Betapa bodohnya kita apabila lebih memilih kufur ketimbang bersyukur. Pasalnya, Allah menjanjikan bertambahnya nikmat bagi mereka yang bersyukur dan menimpakan laknat bagi mereka yang kufur. Berulang kali ayat Al-Qur’an membeberkan kisah-kisah kaum dahulu yang dibinasakan Allah akibat mereka enggan bersyukur. Simak beberapa cuplikan kisah berikut.

Kaum Nabi Nuh (3993-3043 SM) disapu banjir super dahsyat. “Maka Kami bukakan pintu-pintu langit dengan menurunkan air yang tercurah. Dan Kami jadikan bumi memancarkan mata air-mata air, maka bertemulah air-air itu untuk suatu urusan yang sungguh telah ditetapkan. Dan Kami angkut Nuh ke atas bahtera yang terbuat dari papan dan paku.” (QS Al-Qamar: 11-13).

Sejarawan memang berbeda pendapat, apakah bencana besar itu melanda seluruh dunia atau hanya terjadi pada wilayah tempat Nabi Nuh diutus. Yang jelas, semua sepakat bahwa banjir mengerikan itu datang akibat kaum Nabi Nuh selalu ingkar kepada Allah. Betapa tidak, lebih kurang 950 tahun Nabi Nuh berdakwah, tetapi pengikutnya hanya tujuh puluh orang dan delapan anggota keluarganya.

Kekufuran dan pembangkangan serupa juga dilakukan kaum Ad. Kaum Nabi Hud (2450-2320 SM) ini terkenal memiliki jasmani yang kuat. Berkat karunia Allah, kaum Ad hidup berselimut kemakmuran, kesejahteraan, dan kebahagiaan. Peradaban mereka juga sangat maju. Tetapi mereka kufur dan angkuh, selalu menolak kebenaran, yang risikonya harus mereka bayar dengan sangat mahal.

Allah meniupkan badai topan diiringi gemuruh suara yang menggelegar. Hanya dalam hitungan hari, riwayat mereka tamat dengan sangat menyedihkan. “Allah menimpakan angin kepada mereka selama tujuh malam dan delapan hari secara terus menerus, maka kamu lihat kaum Ad pada waktu itu mati bergelimpangan seakan-akan mereka tunggul pohon kurma yang telah lapuk.” (QS Al-Haqqah: 7).
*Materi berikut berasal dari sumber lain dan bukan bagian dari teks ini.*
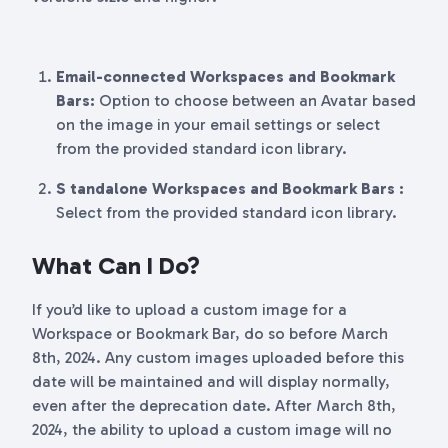
Email-connected Workspaces and Bookmark
Bars
:
Option to choose between an Avatar based
on the image in your email settings or select
from the provided standard icon library.
S tandalone Workspaces and Bookmark Bars
:
Select from the provided standard icon library.
What Can I Do?
If you’d like to upload a custom image for a
Workspace or Bookmark Bar, do so before March
8th, 2024. Any custom images uploaded before this
date will be maintained and will display normally,
even after the deprecation date. After March 8th,
2024, the ability to upload a custom image will no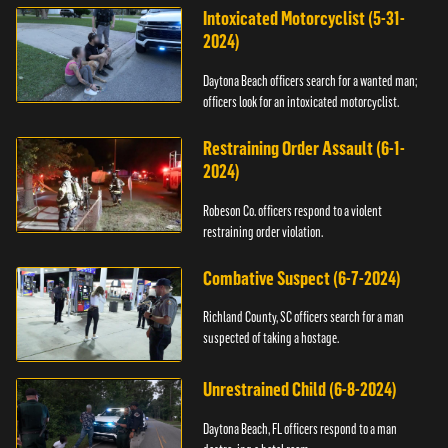
Intoxicated Motorcyclist (5-31-
2024)
Daytona Beach officers search for a wanted man;
officers look for an intoxicated motorcyclist.
Restraining Order Assault (6-1-
2024)
Robeson Co. officers respond to a violent
restraining order violation.
Combative Suspect (6-7-2024)
Richland County, SC officers search for a man
suspected of taking a hostage.
Unrestrained Child (6-8-2024)
Daytona Beach, FL officers respond to a man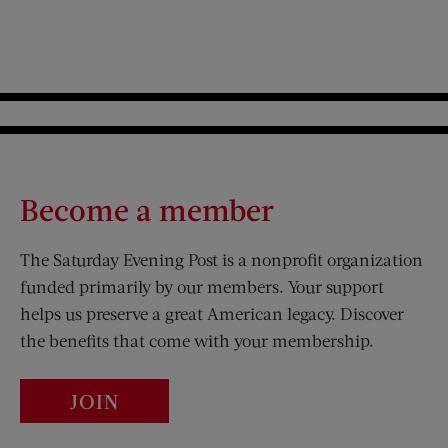
Become a member
The Saturday Evening Post is a nonprofit organization
funded primarily by our members. Your support
helps us preserve a great American legacy. Discover
the benefits that come with your membership.
JOIN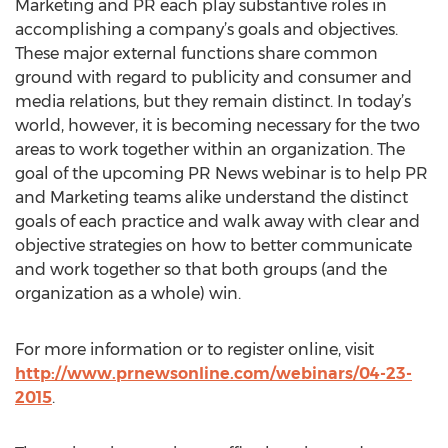
Marketing and PR each play substantive roles in
accomplishing a company’s goals and objectives.
These major external functions share common
ground with regard to publicity and consumer and
media relations, but they remain distinct. In today’s
world, however, it is becoming necessary for the two
areas to work together within an organization. The
goal of the upcoming PR News webinar is to help PR
and Marketing teams alike understand the distinct
goals of each practice and walk away with clear and
objective strategies on how to better communicate
and work together so that both groups (and the
organization as a whole) win.
For more information or to register online, visit
http://www.prnewsonline.com/webinars/04-23-
2015
.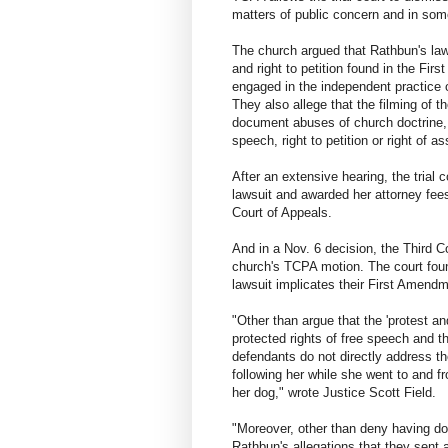
matters of public concern and in som
The church argued that Rathbun's laws
and right to petition found in the Fi
engaged in the independent practice o
They also allege that the filming of t
document abuses of church doctrine, f
speech, right to petition or right of as
After an extensive hearing, the trial
lawsuit and awarded her attorney fees
Court of Appeals.
And in a Nov. 6 decision, the Third Co
church's TCPA motion. The court foun
lawsuit implicates their First Amendm
"Other than argue that the 'protest an
protected rights of free speech and t
defendants do not directly address t
following her while she went to and f
her dog," wrote Justice Scott Field.
"Moreover, other than deny having do
Rathbun's allegations that they sent a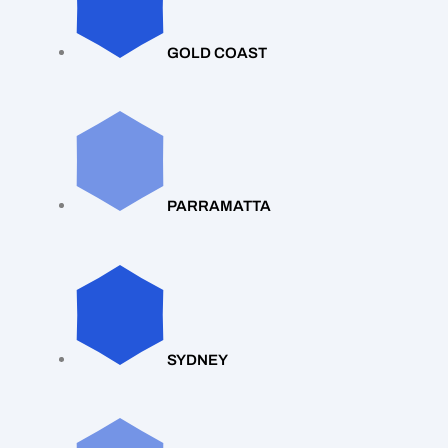
GOLD COAST
PARRAMATTA
SYDNEY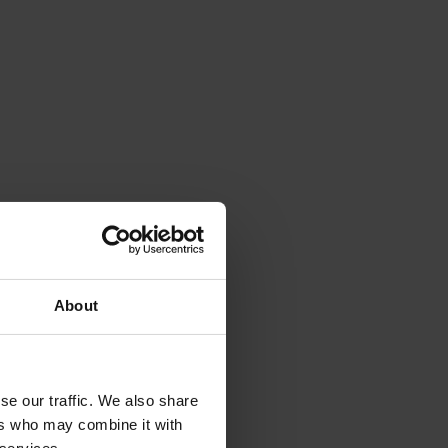
About
se our traffic. We also share
ers who may combine it with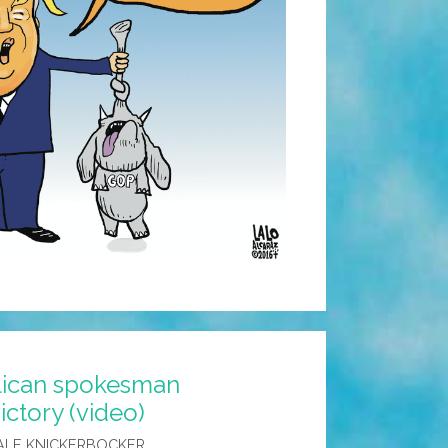
lican spokesman
ctory (video)
ALE KNICKERBOCKER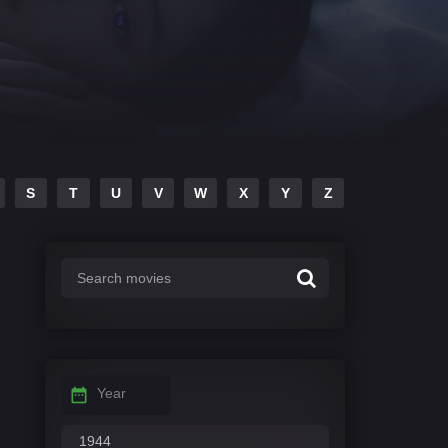
S
T
U
V
W
X
Y
Z
Year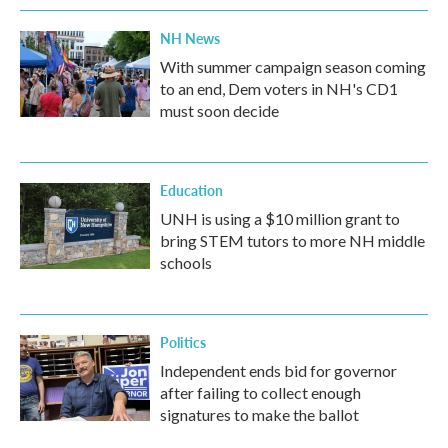
NH News
With summer campaign season coming
to an end, Dem voters in NH's CD1
must soon decide
Education
UNH is using a $10 million grant to
bring STEM tutors to more NH middle
schools
Politics
Independent ends bid for governor
after failing to collect enough
signatures to make the ballot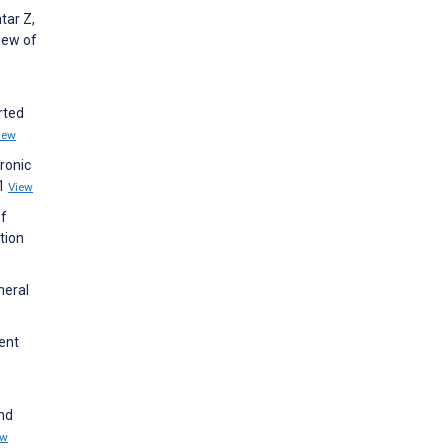
tar Z,
iew of
rted
iew
ronic
91
View
of
tion
neral
ent
and
ew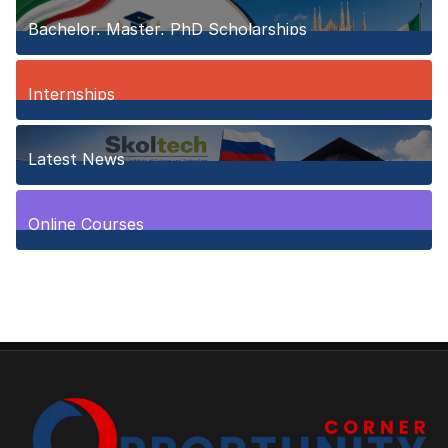
Bachelor, Master, PhD Scholarships
150
Posts
Internships
3
Posts
Latest News
10
Posts
Online Courses
1
Posts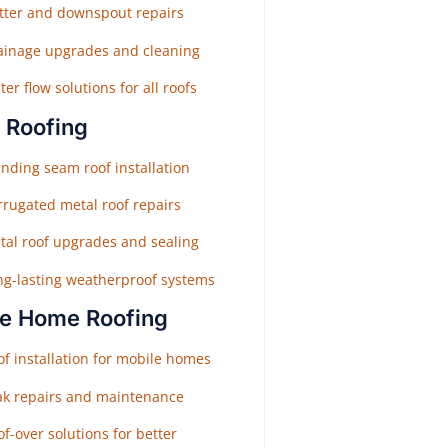
tter and downspout repairs
ainage upgrades and cleaning
er flow solutions for all roofs
 Roofing
nding seam roof installation
rrugated metal roof repairs
tal roof upgrades and sealing
ng-lasting weatherproof systems
e Home Roofing
f installation for mobile homes
ak repairs and maintenance
f-over solutions for better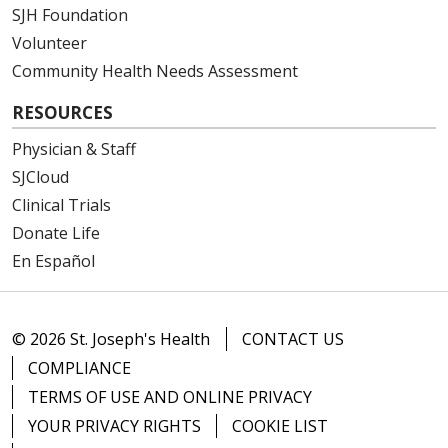
SJH Foundation
Volunteer
Community Health Needs Assessment
RESOURCES
Physician & Staff
SJCloud
Clinical Trials
Donate Life
En Español
© 2026 St. Joseph's Health
CONTACT US
COMPLIANCE
TERMS OF USE AND ONLINE PRIVACY
YOUR PRIVACY RIGHTS
COOKIE LIST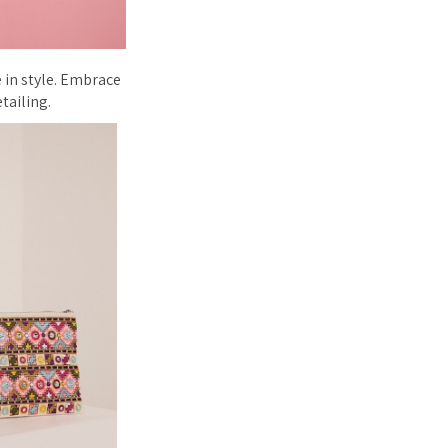
 in style. Embrace
tailing.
Tidak kalah mengerikan lagi adalah azab yang diterima kaum Tsamud. Kaum yang tinggal di dataran Al-Hijir yang terletak di antara Hijaz dan Syam ini hidup dengan segala kemewahan dan kemakmuran sebagai warisan dari kaum Ad. Kaum Tsamud juga dikenal sebagai arsitektur dan entrepreneur ulung. Awal Juli 2008 lalu, UNESCO mengesahkan Madain Saleh, kota peninggalan mereka di 440 km arah utara Madinah itu, sebagai salah satu situs warisan dunia (World Heritage Site).

Sungguh sayang, mereka ingkar dan menentang dakwah Nabi Saleh (2150-2080 SM). Mereka bahkan berani membunuh unta betina yang merupakan mukjizat Nabi dan Rasul kelima itu. Hasilnya, mereka dihantam guntur dan gempa hebat. “Dan satu suara keras yang mengguntur menimpa orang-orang zalim itu, lalu mereka mati bergelimpangan di rumah mereka, seolah-olah mereka belum pernah berdiam di tempat itu. Ingatlah, sungguh kaum Tsamud itu mengingkari Tuhan mereka. Ingatlah, kebinasaanlah bagi kaum Tsamud.” (QS Hud: 67-68).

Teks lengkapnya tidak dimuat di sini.